A happy fly, in summer's play...

(from DWT press release)

A fly thought to have been extinct for almost 150 years has been found alive and well and living in Exeter, at DWT's Old Sludge Beds nature reserve on the southern edge of the city.

The last known and only other record of the Rhaphium pectinatum fly was on 19 July 1868, when the renowned Victorian entomologist George Verrall caught a male and female in Richmond, Surrey. 

The re-discovery was made by Devon naturalist Rob Wolton. “I took a recent trip to Devon Wildlife Trust’s Old Sludge Beds nature reserve on the outskirts of Exeter specifically to look for flies. I examined my catch that evening to find it included a fly that was presumed extinct in Britain, not having been seen for 147 years. Definitely one to add to the list of Devon specialities.”
photo: Rob Wolton

The metallic green fly is in the Family Dolichopodidae, known colloquially as 'long-legged flies'. Most members of the family live in tropical areas of the world. 

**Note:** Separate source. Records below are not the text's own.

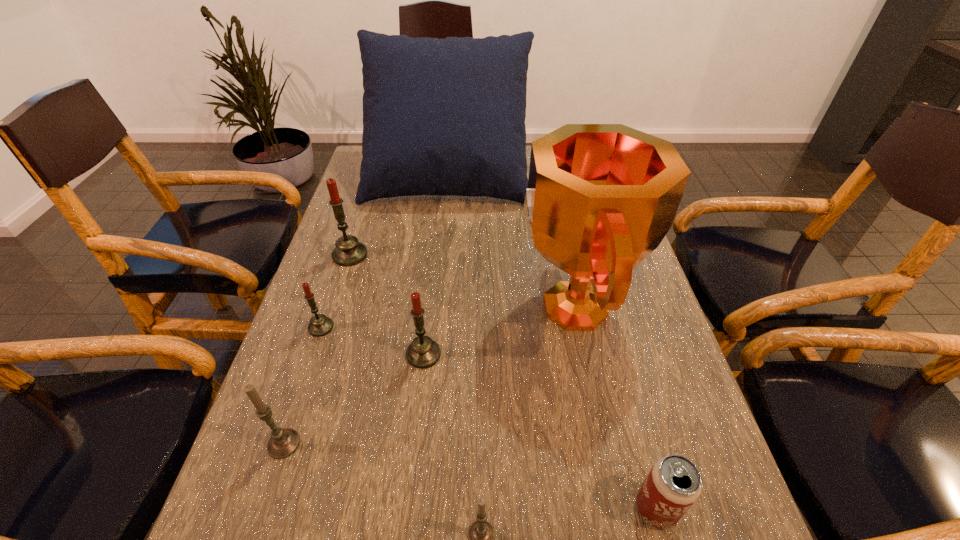 The height and width of the screenshot is (540, 960). In order to click on candle that is the closest to the award in this screenshot , I will do `click(423, 352)`.

Select which red candle appears as the second closest to the beer can. Please provide its 2D coordinates. Your answer should be formatted as a tuple, i.e. [(x, y)], where the tuple contains the x and y coordinates of a point satisfying the conditions above.

[(320, 325)]

Identify the location of red candle that is the third closest to the gold award. Image resolution: width=960 pixels, height=540 pixels. (320, 325).

The height and width of the screenshot is (540, 960). Identify the location of vacant space that satisfies the following two spatial constraints: 1. on the side of the beer can with the star emblem; 2. on the right side of the award. (613, 508). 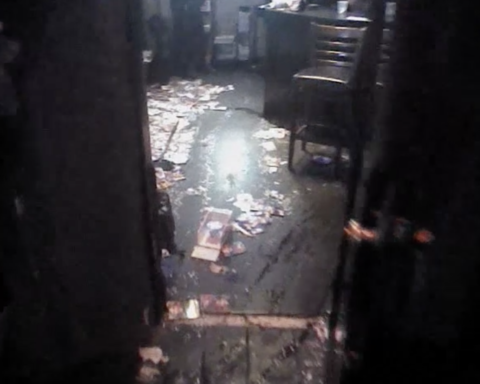 Locate an element on the screen. door frame is located at coordinates (135, 63). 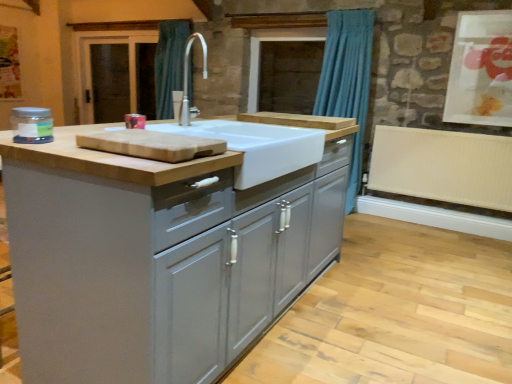 What is the approximate height of blue fabric curtain at upper center?

It is 5.93 feet.

The image size is (512, 384). Describe the element at coordinates (481, 70) in the screenshot. I see `matte paper artwork at upper right` at that location.

You are a GUI agent. You are given a task and a screenshot of the screen. Output one action in this format:
    pyautogui.click(x=<x>, y=<y>)
    Task: Click on the matte paper artwork at upper right
    
    Given the screenshot: What is the action you would take?
    pyautogui.click(x=481, y=70)

Identify the location of white ceramic sink at center. The height and width of the screenshot is (384, 512). (257, 148).

Is brown wooden screen door at left facing towards white ribbed radiator at lower right?

No.

From a real-world perspective, who is located lower, brown wooden screen door at left or white ribbed radiator at lower right?

From a 3D spatial view, white ribbed radiator at lower right is below.

Where is `radiator located underneath the brown wooden screen door at left (from a real-world perspective)`? Image resolution: width=512 pixels, height=384 pixels. radiator located underneath the brown wooden screen door at left (from a real-world perspective) is located at coordinates (443, 166).

Considering the sizes of objects brown wooden screen door at left and white ribbed radiator at lower right in the image provided, who is wider, brown wooden screen door at left or white ribbed radiator at lower right?

white ribbed radiator at lower right.

Which of these two, blue fabric curtain at upper center or matte gray cabinets at center, stands shorter?

matte gray cabinets at center.

Consider the image. Would you say matte gray cabinets at center is part of blue fabric curtain at upper center's contents?

No, matte gray cabinets at center is not a part of blue fabric curtain at upper center.

From a real-world perspective, is blue fabric curtain at upper center positioned above or below matte gray cabinets at center?

blue fabric curtain at upper center is situated higher than matte gray cabinets at center in the real world.

Looking at this image, is blue fabric curtain at upper center to the left or to the right of matte gray cabinets at center in the image?

blue fabric curtain at upper center is to the right of matte gray cabinets at center.

Find the location of a particular element. radiator below the matte glass jar at left (from a real-world perspective) is located at coordinates (443, 166).

Is white ribbed radiator at lower right looking in the opposite direction of matte glass jar at left?

white ribbed radiator at lower right does not have its back to matte glass jar at left.

Considering the sizes of objects white ribbed radiator at lower right and matte glass jar at left in the image provided, who is wider, white ribbed radiator at lower right or matte glass jar at left?

white ribbed radiator at lower right.

Where is `cabinetry below the matte glass jar at left (from the image's perspective)`? cabinetry below the matte glass jar at left (from the image's perspective) is located at coordinates (160, 255).

Considering the sizes of matte gray cabinets at center and matte glass jar at left in the image, is matte gray cabinets at center wider or thinner than matte glass jar at left?

Considering their sizes, matte gray cabinets at center looks broader than matte glass jar at left.

Measure the distance between matte gray cabinets at center and matte glass jar at left.

They are 30.07 inches apart.

Which object is closer to the camera taking this photo, matte gray cabinets at center or matte glass jar at left?

matte gray cabinets at center is more forward.

Which of these two, matte glass jar at left or white ceramic sink at center, stands shorter?

With less height is matte glass jar at left.

Considering the relative sizes of matte glass jar at left and white ceramic sink at center in the image provided, is matte glass jar at left bigger than white ceramic sink at center?

Incorrect, matte glass jar at left is not larger than white ceramic sink at center.

Between matte glass jar at left and white ceramic sink at center, which one appears on the right side from the viewer's perspective?

white ceramic sink at center.

Which is in front, point (39, 120) or point (269, 171)?

The point (39, 120) is closer.

Is white ribbed radiator at lower right oriented away from white ceramic sink at center?

No, white ceramic sink at center is not at the back of white ribbed radiator at lower right.

Between white ribbed radiator at lower right and white ceramic sink at center, which one has more height?

Standing taller between the two is white ribbed radiator at lower right.

Measure the distance from white ribbed radiator at lower right to white ceramic sink at center.

The distance of white ribbed radiator at lower right from white ceramic sink at center is 2.23 meters.

How different are the orientations of white ribbed radiator at lower right and white ceramic sink at center in degrees?

They differ by 91.9 degrees in their facing directions.

Is matte gray cabinets at center positioned far away from blue fabric curtain at upper center?

matte gray cabinets at center is far away from blue fabric curtain at upper center.

Does matte gray cabinets at center come behind blue fabric curtain at upper center?

No.

Can you confirm if matte gray cabinets at center is shorter than blue fabric curtain at upper center?

Yes.

From the image's perspective, relative to blue fabric curtain at upper center, is matte gray cabinets at center above or below?

From the image's perspective, matte gray cabinets at center appears below blue fabric curtain at upper center.

Find the location of a particular element. The width and height of the screenshot is (512, 384). radiator located on the right of brown wooden screen door at left is located at coordinates (443, 166).

Where is `cabinetry directly beneath the blue fabric curtain at upper center (from a real-world perspective)`? The image size is (512, 384). cabinetry directly beneath the blue fabric curtain at upper center (from a real-world perspective) is located at coordinates (160, 255).

In the scene shown: Looking at the image, which one is located further to brown wooden screen door at left, matte glass jar at left or blue fabric curtain at upper center?

matte glass jar at left.

Which object lies further to the anchor point matte paper artwork at upper right, white ribbed radiator at lower right or matte glass jar at left?

matte glass jar at left is positioned further to the anchor matte paper artwork at upper right.

From the image, which object appears to be farther from white ceramic sink at center, matte glass jar at left or matte gray cabinets at center?

matte glass jar at left is further to white ceramic sink at center.

Based on their spatial positions, is brown wooden screen door at left or blue fabric curtain at upper center further from matte paper artwork at upper right?

Based on the image, brown wooden screen door at left appears to be further to matte paper artwork at upper right.

Considering their positions, is white ribbed radiator at lower right positioned closer to matte glass jar at left than matte paper artwork at upper right?

white ribbed radiator at lower right lies closer to matte glass jar at left than the other object.

Based on their spatial positions, is blue fabric curtain at upper center or white ribbed radiator at lower right closer to matte paper artwork at upper right?

Based on the image, white ribbed radiator at lower right appears to be nearer to matte paper artwork at upper right.

When comparing their distances from blue fabric curtain at upper center, does white ceramic sink at center or matte gray cabinets at center seem further?

Among the two, matte gray cabinets at center is located further to blue fabric curtain at upper center.

Considering their positions, is matte paper artwork at upper right positioned further to blue fabric curtain at upper center than white ceramic sink at center?

white ceramic sink at center lies further to blue fabric curtain at upper center than the other object.

This screenshot has width=512, height=384. In order to click on radiator positioned between matte glass jar at left and blue fabric curtain at upper center from near to far in this screenshot , I will do `click(443, 166)`.

The height and width of the screenshot is (384, 512). What are the coordinates of `sink between matte glass jar at left and white ribbed radiator at lower right in the horizontal direction` in the screenshot? It's located at (257, 148).

Locate an element on the screen. The width and height of the screenshot is (512, 384). curtain located between white ceramic sink at center and brown wooden screen door at left in the depth direction is located at coordinates [347, 80].

I want to click on radiator between blue fabric curtain at upper center and matte paper artwork at upper right, so click(x=443, y=166). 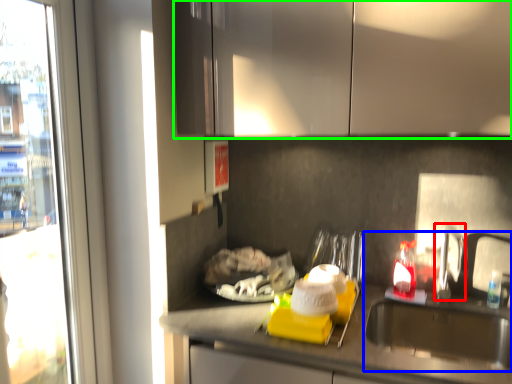 Question: Based on their relative distances, which object is farther from faucet (highlighted by a red box)? Choose from sink (highlighted by a blue box) and cabinetry (highlighted by a green box).

Choices:
 (A) sink
 (B) cabinetry

Answer: (B) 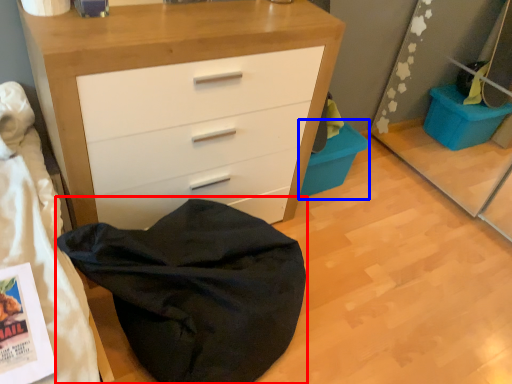 Question: Which point is further to the camera, bean bag chair (highlighted by a red box) or cabinetry (highlighted by a blue box)?

Choices:
 (A) bean bag chair
 (B) cabinetry

Answer: (B) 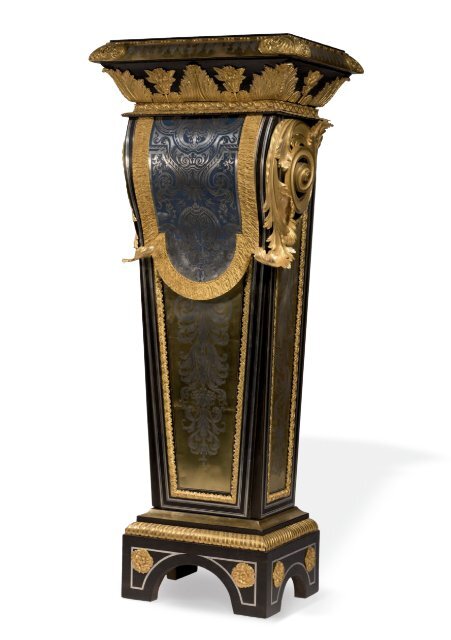 In order to click on right top front cornter of artwork in this screenshot , I will do `click(290, 45)`. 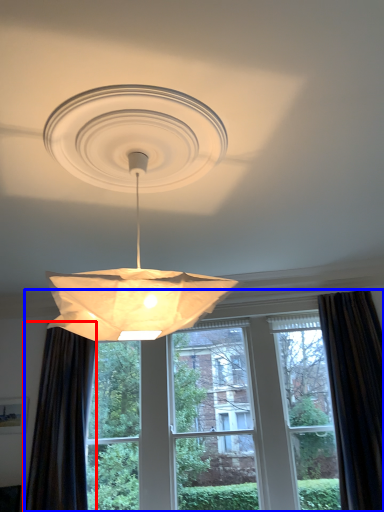 Question: Which of the following is the farthest to the observer, curtain (highlighted by a red box) or window (highlighted by a blue box)?

Choices:
 (A) curtain
 (B) window

Answer: (B) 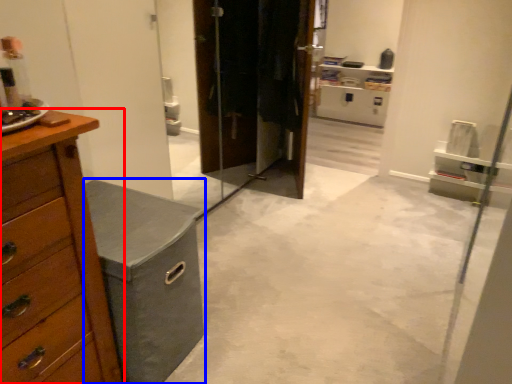 Question: Which of the following is the closest to the observer, chest of drawers (highlighted by a red box) or vanity (highlighted by a blue box)?

Choices:
 (A) chest of drawers
 (B) vanity

Answer: (A) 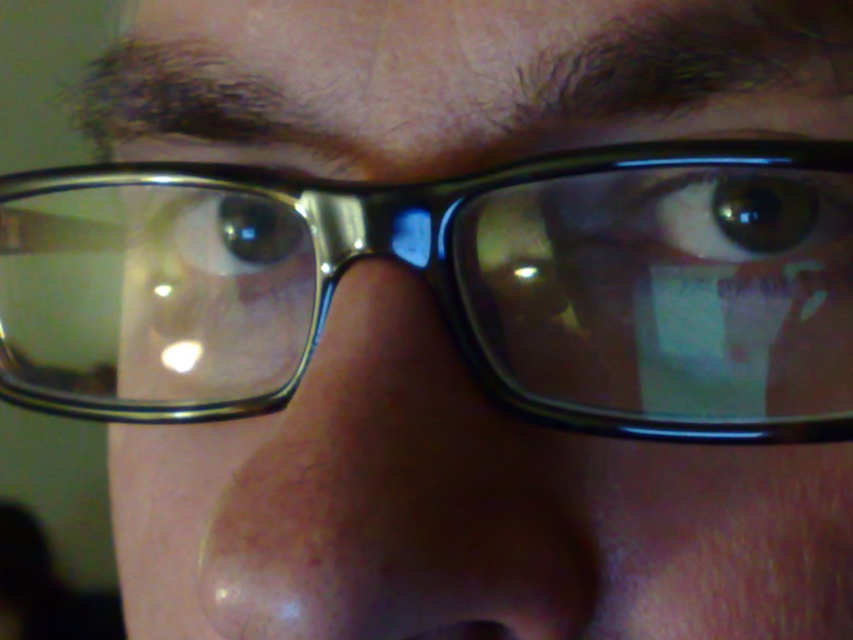 You are a photographer adjusting lighting for a portrait. You notice the clear plastic glasses at center and the green matte eye at center. Which object will cast a larger reflection in the photo?

The clear plastic glasses at center is bigger than the green matte eye at center, so it will cast a larger reflection in the photo.

You are a dermatologist examining a patient. You notice the clear skin nose at center and the brown glossy eye at center. Which object is positioned to the left?

The brown glossy eye at center is positioned to the left of the clear skin nose at center. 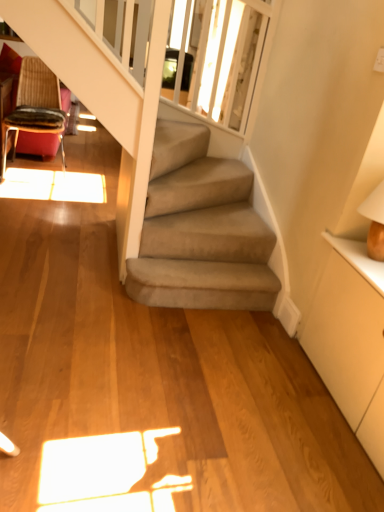 Question: From the image's perspective, is wooden textured chair at upper left beneath translucent glass window screen at upper center?

Choices:
 (A) no
 (B) yes

Answer: (B)

Question: Can you confirm if wooden textured chair at upper left is wider than translucent glass window screen at upper center?

Choices:
 (A) yes
 (B) no

Answer: (A)

Question: Is translucent glass window screen at upper center located within wooden textured chair at upper left?

Choices:
 (A) yes
 (B) no

Answer: (B)

Question: Can you confirm if wooden textured chair at upper left is shorter than translucent glass window screen at upper center?

Choices:
 (A) yes
 (B) no

Answer: (A)

Question: Can we say wooden textured chair at upper left lies outside translucent glass window screen at upper center?

Choices:
 (A) no
 (B) yes

Answer: (B)

Question: From a real-world perspective, is wooden textured chair at upper left positioned above or below white matte dresser at right?

Choices:
 (A) below
 (B) above

Answer: (B)

Question: In terms of width, does wooden textured chair at upper left look wider or thinner when compared to white matte dresser at right?

Choices:
 (A) thin
 (B) wide

Answer: (B)

Question: Considering the positions of wooden textured chair at upper left and white matte dresser at right in the image, is wooden textured chair at upper left bigger or smaller than white matte dresser at right?

Choices:
 (A) big
 (B) small

Answer: (A)

Question: Is wooden textured chair at upper left situated inside white matte dresser at right or outside?

Choices:
 (A) outside
 (B) inside

Answer: (A)

Question: Is white matte dresser at right bigger or smaller than translucent glass window screen at upper center?

Choices:
 (A) big
 (B) small

Answer: (A)

Question: Is white matte dresser at right to the left or to the right of translucent glass window screen at upper center in the image?

Choices:
 (A) right
 (B) left

Answer: (A)

Question: From a real-world perspective, is white matte dresser at right above or below translucent glass window screen at upper center?

Choices:
 (A) above
 (B) below

Answer: (B)

Question: Does point (375, 385) appear closer or farther from the camera than point (223, 111)?

Choices:
 (A) farther
 (B) closer

Answer: (B)

Question: From the image's perspective, is translucent glass window screen at upper center located above or below wooden textured chair at upper left?

Choices:
 (A) above
 (B) below

Answer: (A)

Question: From a real-world perspective, is translucent glass window screen at upper center above or below wooden textured chair at upper left?

Choices:
 (A) below
 (B) above

Answer: (B) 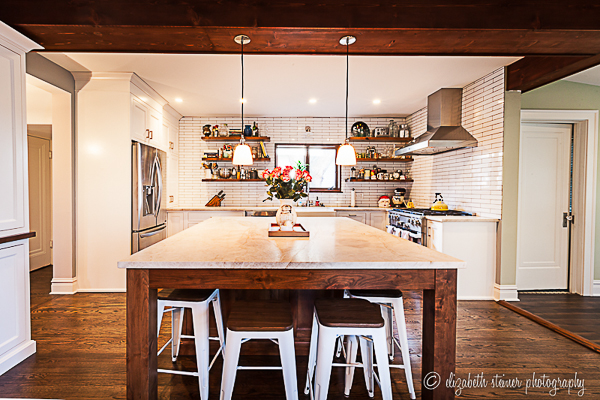 At what (x,y) coordinates should I click in order to perform the action: click on light. Please return your answer as a coordinate pair (x, y). The height and width of the screenshot is (400, 600). Looking at the image, I should click on (244, 158), (345, 154), (177, 100), (243, 100), (313, 102), (374, 100). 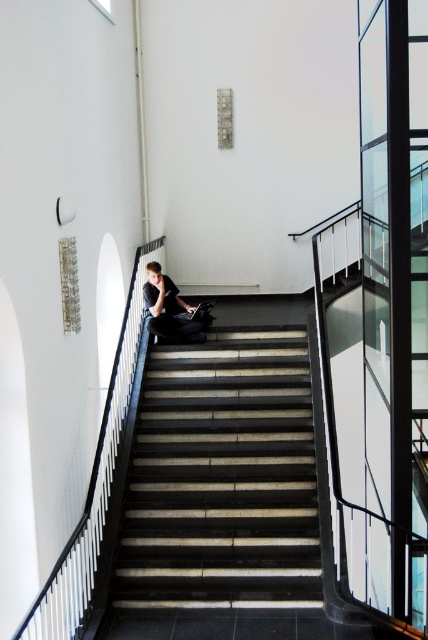 Does dark gray concrete stairs at center appear on the right side of dark gray fabric jacket at center?

Correct, you'll find dark gray concrete stairs at center to the right of dark gray fabric jacket at center.

Who is positioned more to the left, dark gray concrete stairs at center or dark gray fabric jacket at center?

dark gray fabric jacket at center is more to the left.

I want to click on dark gray concrete stairs at center, so click(222, 477). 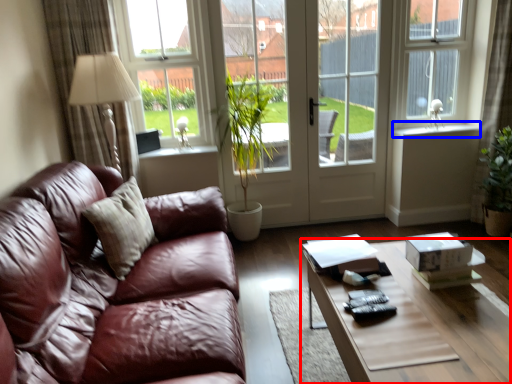 Question: Which of the following is the closest to the observer, coffee table (highlighted by a red box) or window sill (highlighted by a blue box)?

Choices:
 (A) coffee table
 (B) window sill

Answer: (A) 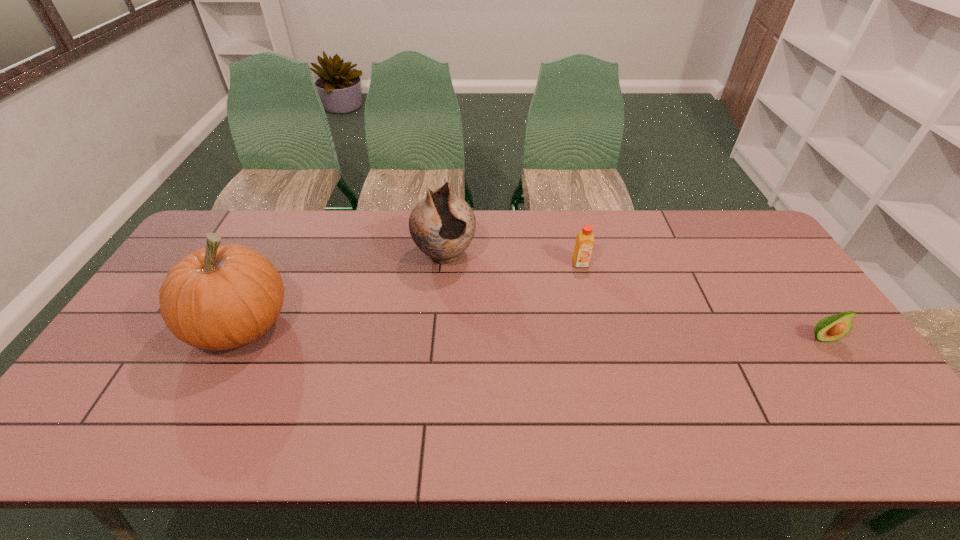 Where is `free spot located 0.260m on the front and back of the second shortest object`? The height and width of the screenshot is (540, 960). free spot located 0.260m on the front and back of the second shortest object is located at coordinates (601, 333).

The image size is (960, 540). In order to click on vacant space located 0.220m from the spout of the third object from right to left in this screenshot , I will do `click(482, 326)`.

The width and height of the screenshot is (960, 540). Find the location of `free spot located 0.220m from the spout of the third object from right to left`. free spot located 0.220m from the spout of the third object from right to left is located at coordinates (482, 326).

You are a GUI agent. You are given a task and a screenshot of the screen. Output one action in this format:
    pyautogui.click(x=<x>, y=<y>)
    Task: Click on the vacant point located 0.240m from the spout of the third object from right to left
    
    Given the screenshot: What is the action you would take?
    pyautogui.click(x=485, y=330)

At what (x,y) coordinates should I click in order to perform the action: click on object positioned at the far edge. Please return your answer as a coordinate pair (x, y). This screenshot has width=960, height=540. Looking at the image, I should click on (442, 225).

Find the location of a particular element. This screenshot has width=960, height=540. object at the left edge is located at coordinates point(221,297).

Locate an element on the screen. object located at the right edge is located at coordinates (831, 328).

Locate an element on the screen. The height and width of the screenshot is (540, 960). free region at the far edge of the desktop is located at coordinates (491, 248).

Where is `blank space at the near edge`? blank space at the near edge is located at coordinates (702, 409).

This screenshot has height=540, width=960. I want to click on vacant space at the left edge of the desktop, so click(x=142, y=323). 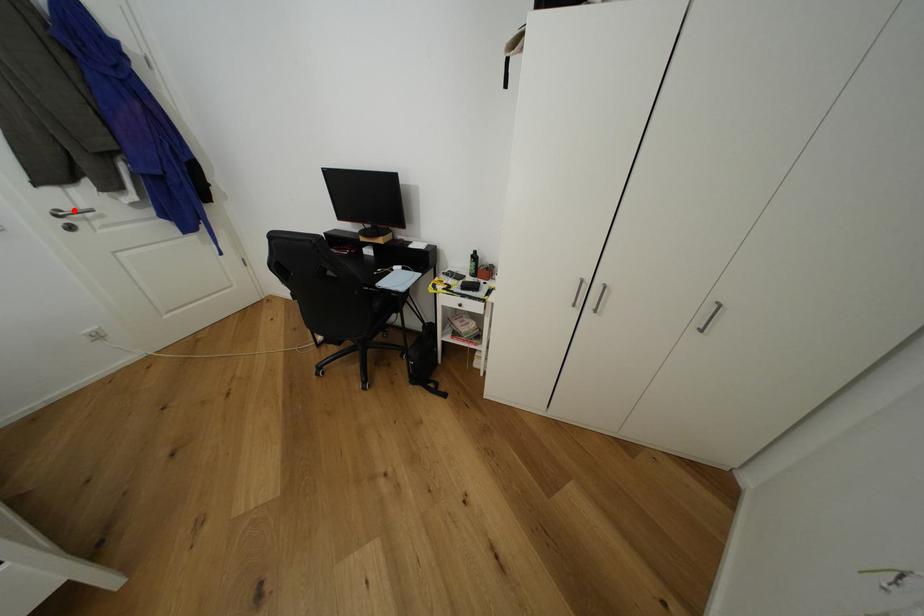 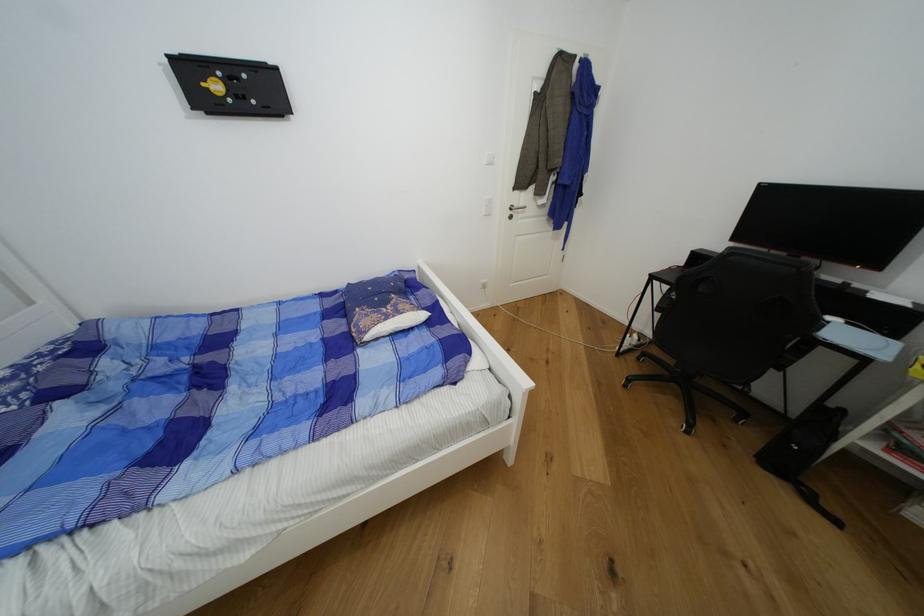 Where in the second image is the point corresponding to the highlighted location from the first image?

(521, 207)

“Nothing is known about its biology, but it seems that it may like brackish conditions like those found at the Old Sludge Beds, and may even be associated with the extensive tidal reed beds nearby at the head of the Exe estuary,” said Rob.

The Old Sludge Beds have been a DWT reserve since 1979 and adjoin DWT's Exe Reed Beds reserve.

On a recent visit there I saw this handsome bug, Deraeocoris ruber. Is it feeding on the ladybird pupa?